Do you love pasta? Pasta comes in a variety of varieties, did you know that? It appears in a wide range of forms, with 310 distinct variants having more than 1,300 names documented. Long and short shapes, tubes, flat shapes or sheets, tiny shapes for soup, full or stuffed shapes, and speciality or decorative shapes are examples of common pasta shapes.
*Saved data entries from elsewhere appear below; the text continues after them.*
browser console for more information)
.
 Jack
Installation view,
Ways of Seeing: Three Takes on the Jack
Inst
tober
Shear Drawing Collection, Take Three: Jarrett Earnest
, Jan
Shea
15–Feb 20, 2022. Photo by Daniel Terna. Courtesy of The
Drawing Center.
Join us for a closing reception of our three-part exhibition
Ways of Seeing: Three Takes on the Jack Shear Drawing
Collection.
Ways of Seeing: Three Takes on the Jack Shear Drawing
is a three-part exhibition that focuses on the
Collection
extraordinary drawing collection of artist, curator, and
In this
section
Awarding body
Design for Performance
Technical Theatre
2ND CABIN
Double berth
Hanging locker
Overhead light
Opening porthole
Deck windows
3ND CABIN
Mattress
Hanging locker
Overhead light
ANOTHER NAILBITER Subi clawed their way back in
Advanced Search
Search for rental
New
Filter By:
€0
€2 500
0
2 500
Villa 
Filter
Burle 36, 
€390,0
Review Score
In this article, you will learn the most common types of pasta. Scroll down and continue reading.
Types Of Pasta
Let’s learn more about what pasta is first before we explore the many varieties. An unleavened dough of wheat flour, water, and/or eggs is commonly used to make pasta. The dough is then shaped into sheets or various forms and cooked by boiling or baking. To produce a distinct flavor and texture or as a gluten-free substitute, wheat flour may occasionally be replaced with rice flour or legumes like beans or lentils. Italian cuisine is known for its abundance of pasta.
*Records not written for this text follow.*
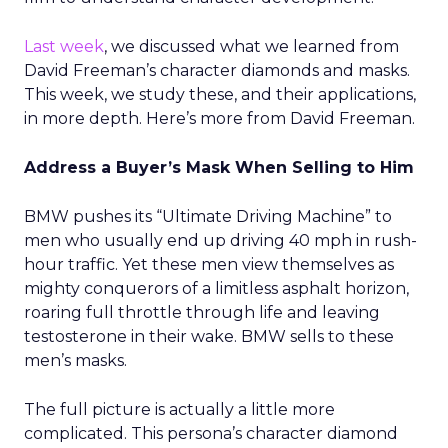
Last week
, we discussed what we learned from
David Freeman’s character diamonds and masks.
This week, we study these, and their applications,
in more depth. Here’s more from David Freeman.
Address a Buyer’s Mask When Selling to Him
BMW pushes its “Ultimate Driving Machine” to
men who usually end up driving 40 mph in rush-
hour traffic. Yet these men view themselves as
mighty conquerors of a limitless asphalt horizon,
roaring full throttle through life and leaving
testosterone in their wake. BMW sells to these
men’s masks.
The full picture is actually a little more
complicated. This persona’s character diamond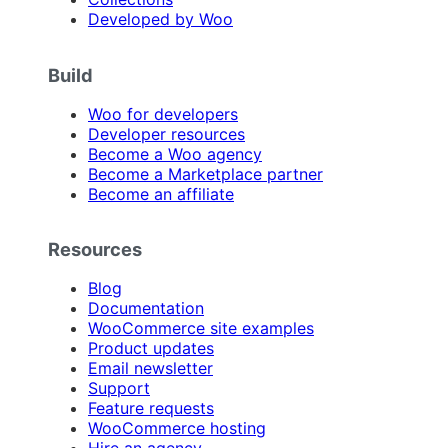
Developed by Woo
Build
Woo for developers
Developer resources
Become a Woo agency
Become a Marketplace partner
Become an affiliate
Resources
Blog
Documentation
WooCommerce site examples
Product updates
Email newsletter
Support
Feature requests
WooCommerce hosting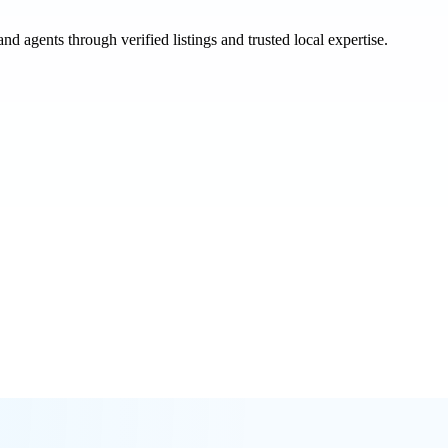
and agents through verified listings and trusted local expertise.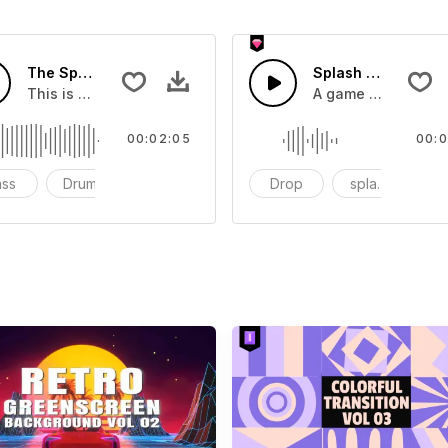
The Sport Show Time
Splash Sound 04 -
you can add to your video
This is a music of about The Sport Show Time
A game or cartoon 
00:02:05
00:0
ass
Drums
cinematic
Drop
splash
c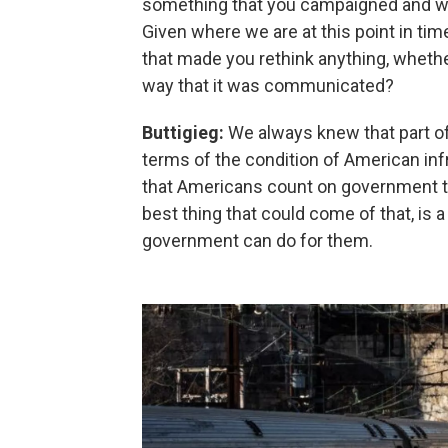
something that you campaigned and wro
Given where we are at this point in tim
that made you rethink anything, whethe
way that it was communicated?
Buttigieg:
We always knew that part of
terms of the condition of American infr
that Americans count on government to d
best thing that could come of that, is a
government can do for them.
Pastas are broadly categorized into two groups: fresh (pasta fresca) and dried (pasta secca). Although it may be made at home, the majority of dry pasta is produced professionally using an extrusion method. Traditionally, fresh pasta is made by hand, occasionally with the use of small machinery. Large-scale machinery are used in the commercial production of fresh pasta that is sold in grocery shops.
Unless it is being sent, in which case the rates of spoilage of the necessary ingredients, such as eggs or herbs, are taken into account, fresh pasta is often manufactured locally with fresh ingredients. Additionally, eggs and all-purpose flour or “00” low-gluten flour are typically used to make fresh pasta. It cooks faster than dry pasta and is more soft since it contains eggs. Fresh pasta is best served with delicate sauces to allow the pasta shine.
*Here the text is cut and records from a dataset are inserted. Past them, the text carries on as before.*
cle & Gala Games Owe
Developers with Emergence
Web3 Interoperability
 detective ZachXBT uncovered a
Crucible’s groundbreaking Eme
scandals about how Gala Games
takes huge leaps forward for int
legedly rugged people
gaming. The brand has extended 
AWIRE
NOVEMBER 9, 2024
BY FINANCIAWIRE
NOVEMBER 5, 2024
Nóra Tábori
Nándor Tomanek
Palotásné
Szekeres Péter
Because dried pasta is typically produced in big quantities and needs powerful equipment to generate it, it can also be referred to as factory-made pasta. Pasta that is dried is typically transported to distant regions and has a longer shelf life. Water and semolina flour are necessary ingredients to produce dry pasta. For flavor and richness, eggs can be used, although they are not necessary to produce dry pasta. In contrast to fresh pasta, dried pasta must be dried at a low temperature for a number of days in order to completely remove all moisture and enable longer-term storage. The finest uses for dried pastas are in hearty recipes like soups, casseroles, and sauces such as tomato sauce. The dry pasta will often double in size once it has been cooked. Consequently, one pound (0.5 kg) of dry pasta is good for four people.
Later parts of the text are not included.